Set down, exactly and in full, the line holding "των ταξιδιωτών." and all the lines after it until the listing ends, and nothing else.

*** THE DATA Section Begins ***

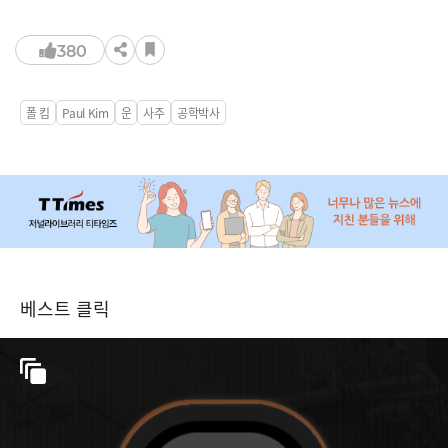
380
폴 킴
Paul Kim
운
사주
공학박사
베스트 클릭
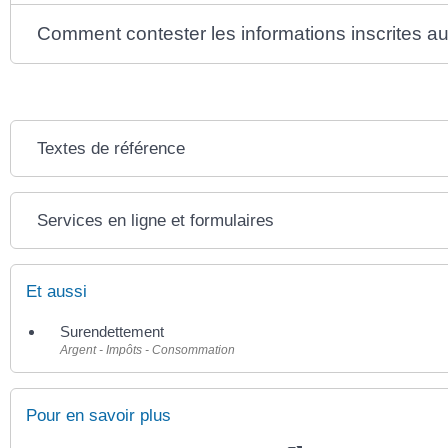
Comment contester les informations inscrites a
Textes de référence
Services en ligne et formulaires
Et aussi
Surendettement
Argent - Impôts - Consommation
Pour en savoir plus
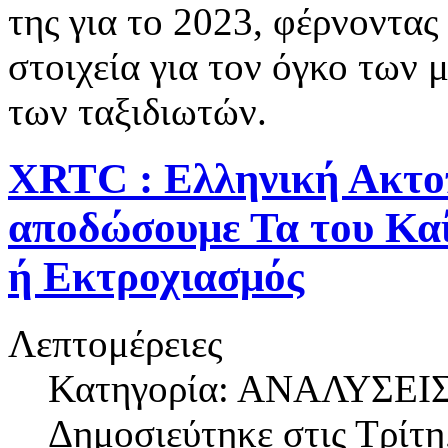
της για το 2023, φέρνοντας
στοιχεία για τον όγκο των 
των ταξιδιωτών.
XRTC : Ελληνική Ακτοπ
αποδώσουμε Τα του Καί
ή Εκτροχιασμός
Λεπτομέρειες
Κατηγορία: ΑΝΑΛΥΣΕΙ
Δημοσιεύτηκε στις
Τρίτη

*** THE DATA Section Ends ***

• TASK ANSWER:
των ταξιδιωτών.
XRTC : Ελληνική Ακτοπ
αποδώσουμε Τα του Καί
ή Εκτροχιασμός
Λεπτομέρειες
Κατηγορία: ΑΝΑΛΥΣΕΙ
Δημοσιεύτηκε στις
Τρίτη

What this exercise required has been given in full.